When the last one went down, the silvers finally released their attack—just in time for the corruption wielder to kill their ritual.
From there, even with their fear suppressed, the lines of SFB-7 broke. They could not run. They could not hide. All they could do was fight for survival.
“Fight” was a generous word, though. They didn’t realize that they were only trying to fight four people back. After achieving kill credit two of the three gold-rankers, Caiyeri Seven was undergoing an ascension to gold rank herself, rendering her incapable of properly battling inside.
There were one hundred and six silver-rankers when Hua Fang entered the building, courtesy of a new hole carved by Nathan and Yui. She was one woman, but with the darkness cloaking her and her speed greatly augmented, the residents of the base thought she was a dozen.
There were forty-one of them remaining when William Li-Brown left.
Some of the five of them had had notions of mercy once, but they now knew after months of experience that those aligned with Peace were one moment away from a god hijacking their body and forcing them to fight until their corpse gave out.
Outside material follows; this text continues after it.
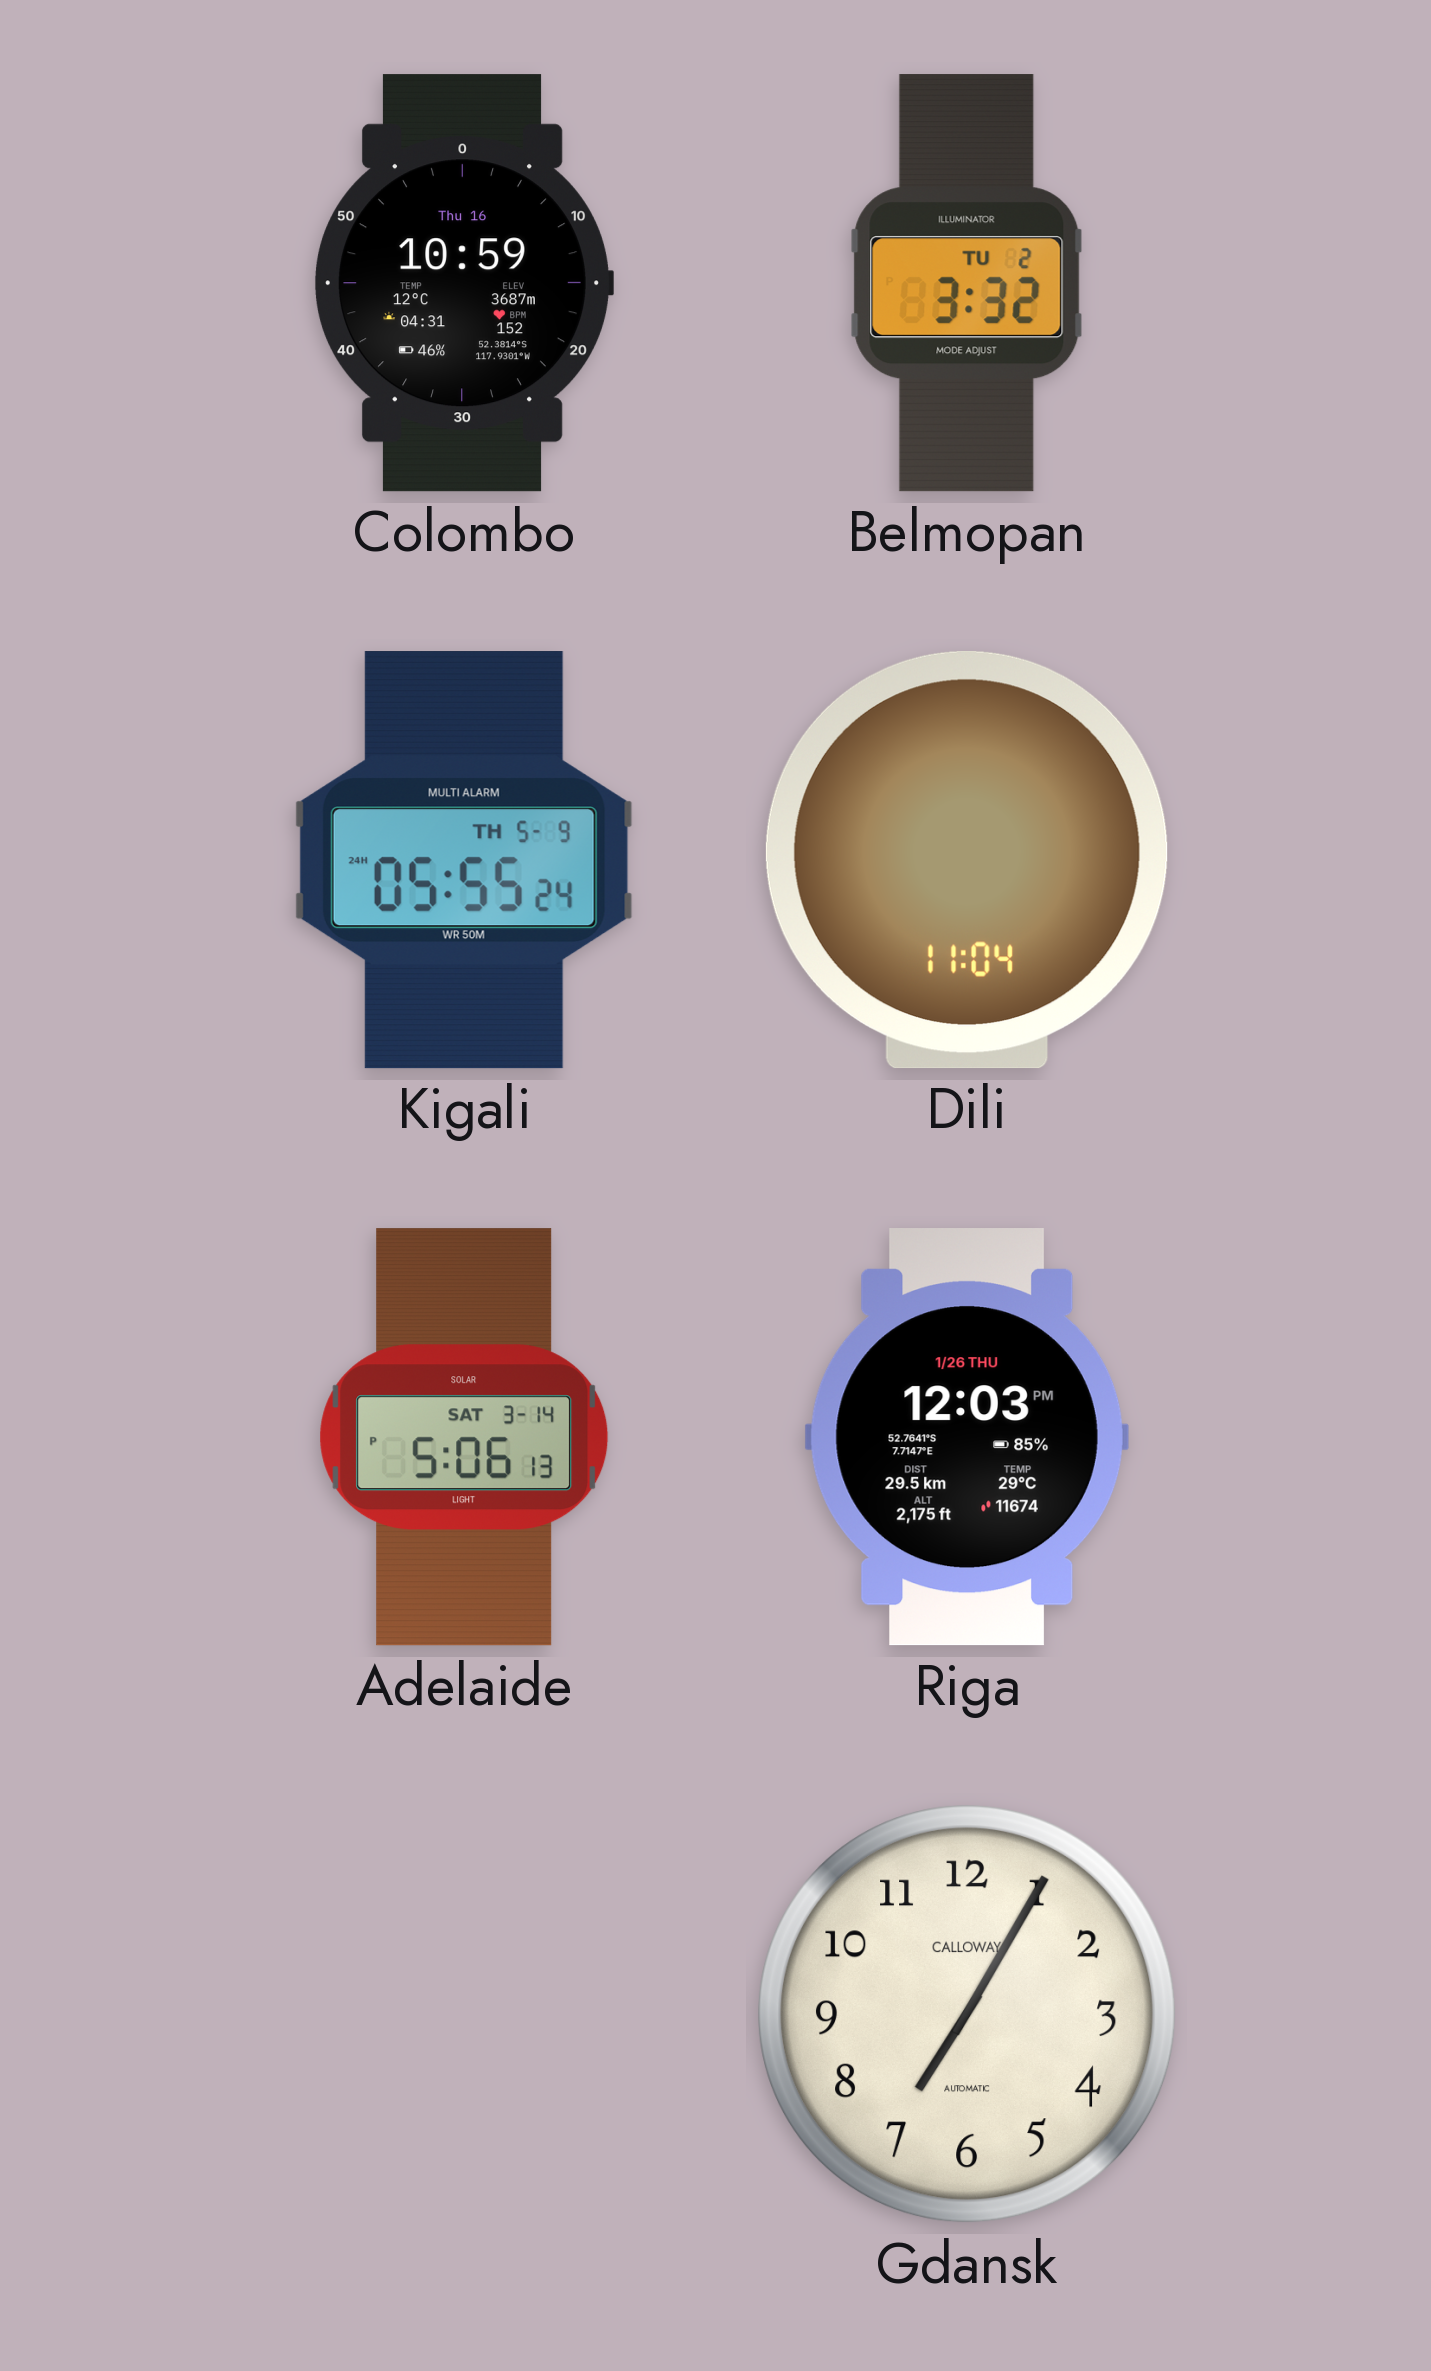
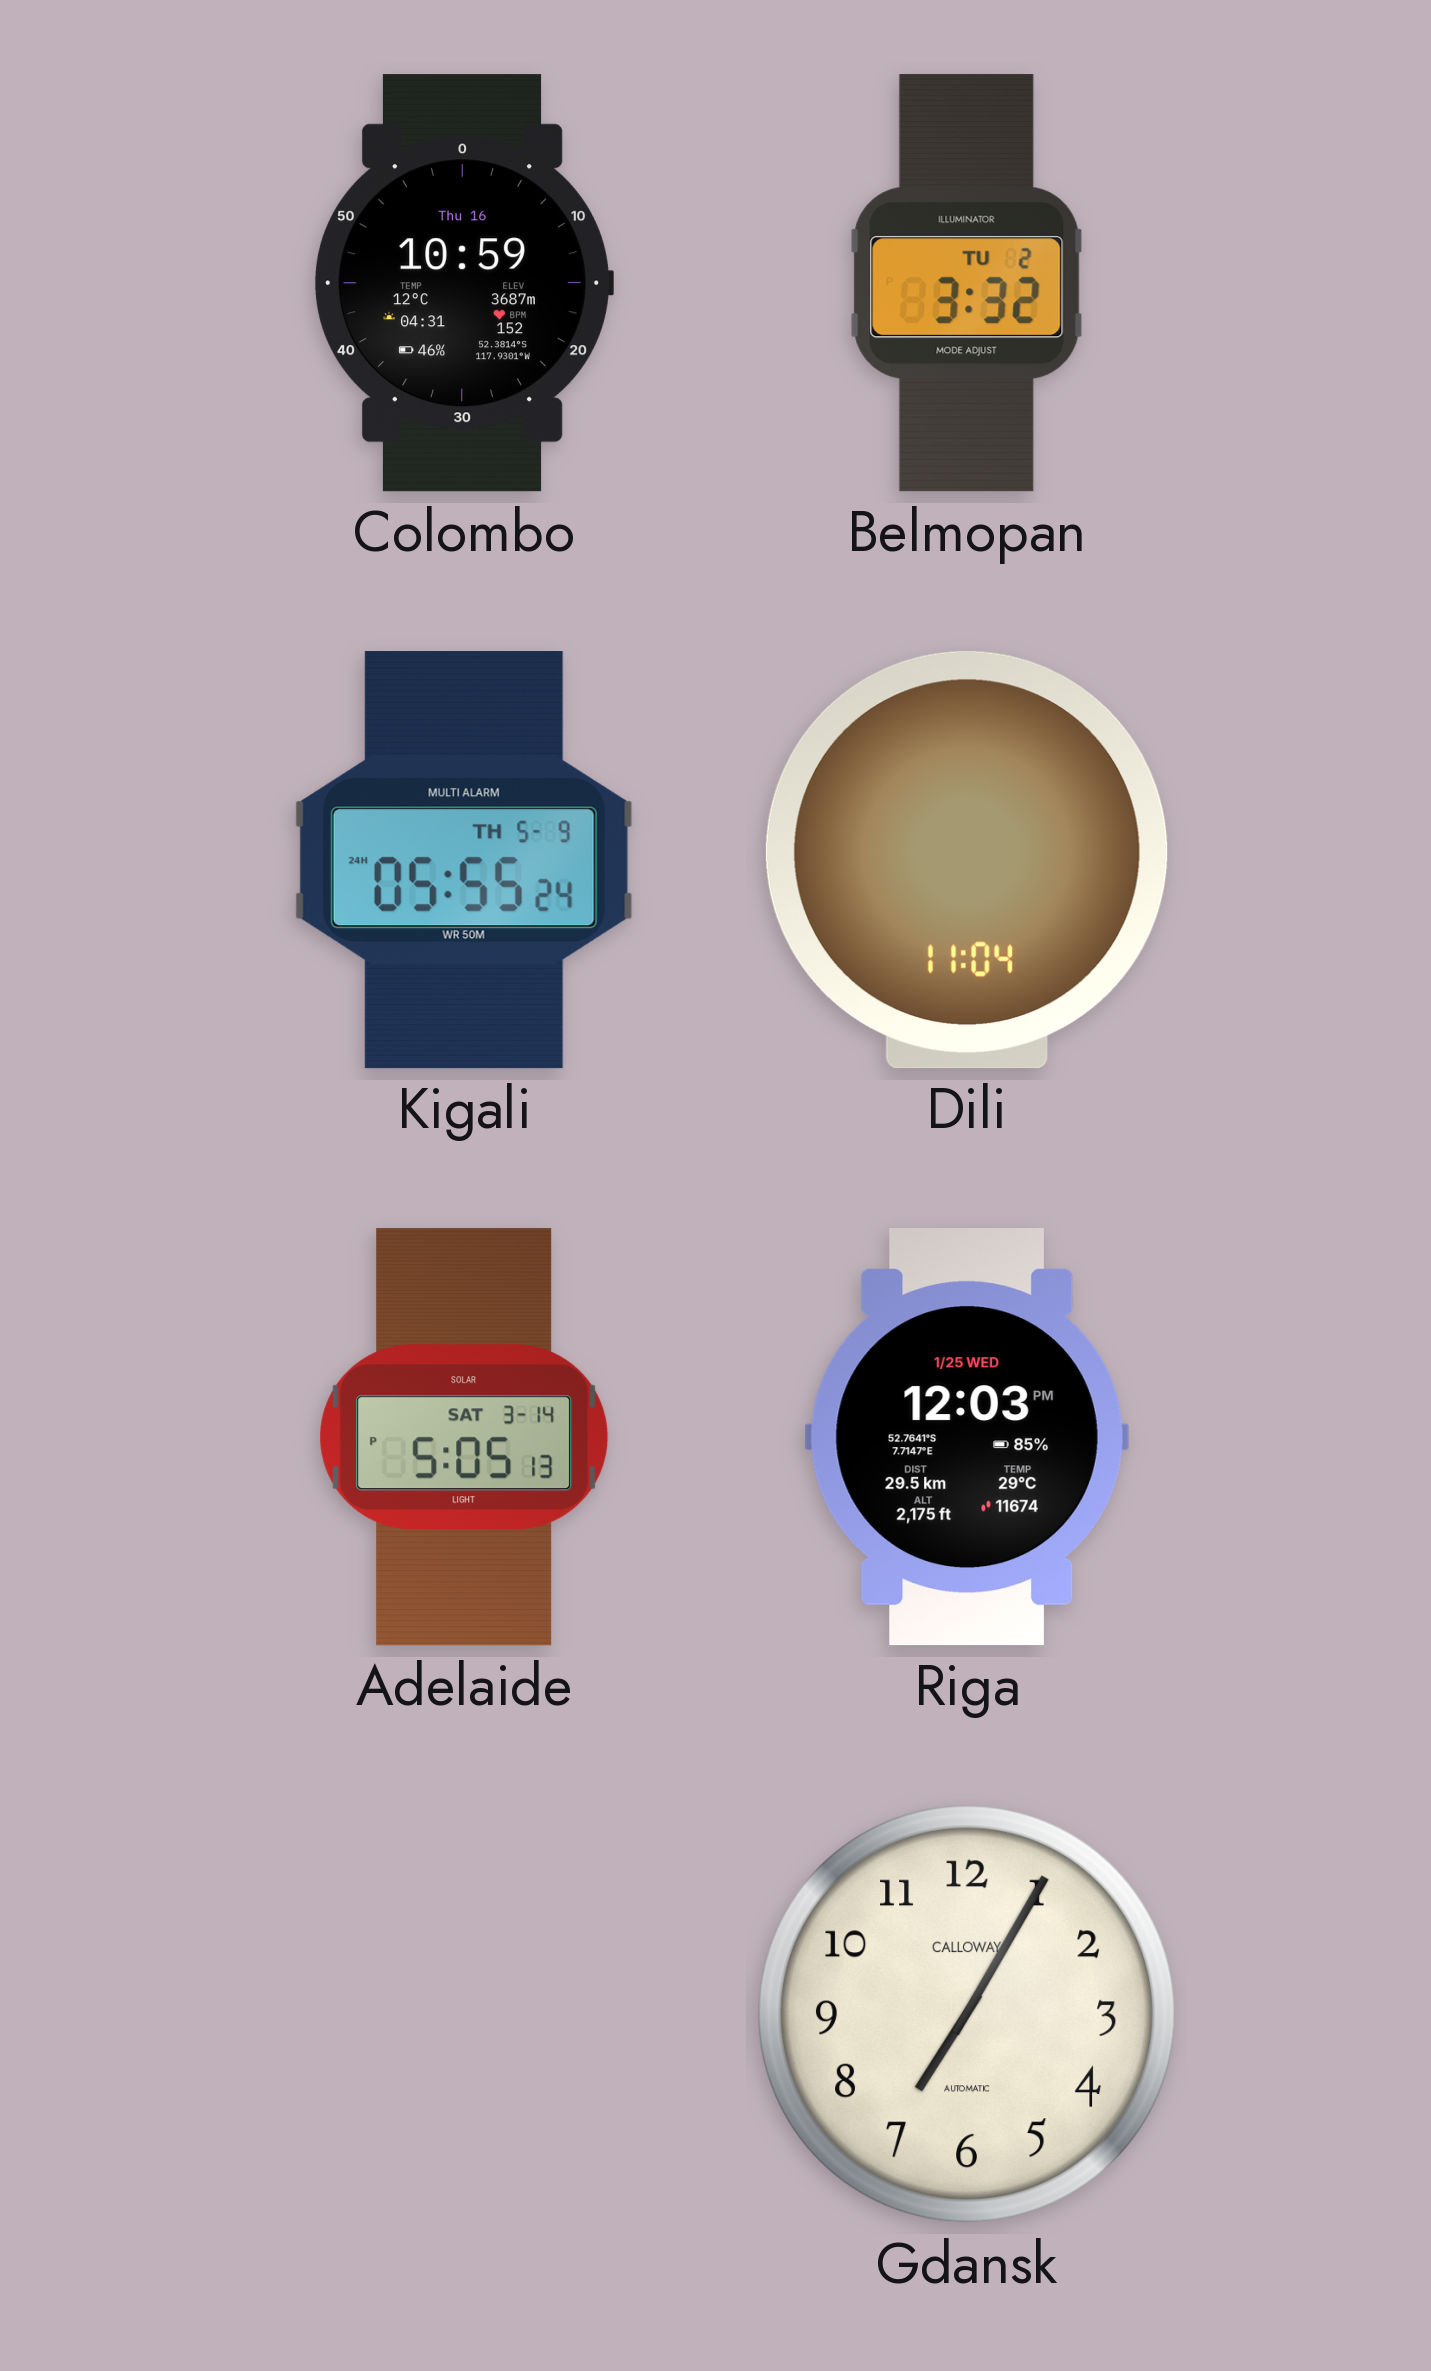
Adelaide: 5:06 -> 5:05
Riga date: 1/26 THU -> 1/25 WED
They did not let any of them run away.
The most common last words that a silver-ranker from SFB-7 said were “what the fuck,” though they typically didn’t get the full sentence out before Hua.
The most common last words that one of them heard, on the other hand, were “leave this one alive for me.” Technically, if one counted the Wails of the Forgotten, the last words they heard were actually something more like “AUUUUUUUUGH,” but by then their minds were usually gone.
From start to finish, eliminating the base took seventeen minutes, and that was only because they stopped halfway through to try to undo some of the self-destruct measures that had been triggered.
Fortunately for the other members of the Contractor’s organization—and less so for the residents of this base—the true self-destruct had been primed from the moment that the corruption wielder had been spotted.
Recognizing this, his team evacuated the building before it simply crumbled in on itself, pacifying the data and bodies within by disintegrating them into a fine ash.
In the wake of the destruction, five bloodied people stood in a rough circle around a now-desolate, ruined bunker. Only one of them was breathing hard, and that was because she had just shed the impurities of silver rank.
“So,” Nathan asked. “What next?”
“Wail of the Forgotten has a very nice feature that lets me find where someone’s allies are,” Will said. “I was thinking Fan Laozi first, but it’s now looking like we have a much better opportunity to kill both birds. Slight complication, unfortunately.”
#
SFB-1 was roughly two and a half kilometers from the nearest Titan, but one of those kilometers was straight down.
Xie-ren Jie witnessed the destruction of SFB-7 without emotion. She had no personal connections to any of them, and they had been expendable.
Their diversion had taken the corruption wielder’s team from Shanghai long enough for final preparations to be made.
Today, they moved on Shanghai. They moved on her brother.
With any luck, by night’s end, there would be Peace in the largest city in China.
You have received a message from [William Li-Brown].
Less out of curiosity and more in the interest of obtaining information on the enemy, she opened it.
Will: Big brother’s looking out for you. This would’ve just said “you’re next,” but I figure I owe it to him for betraying his country to me. Let’s talk.
She scoffed and deleted the chat with him.
There were more important matters to attend to.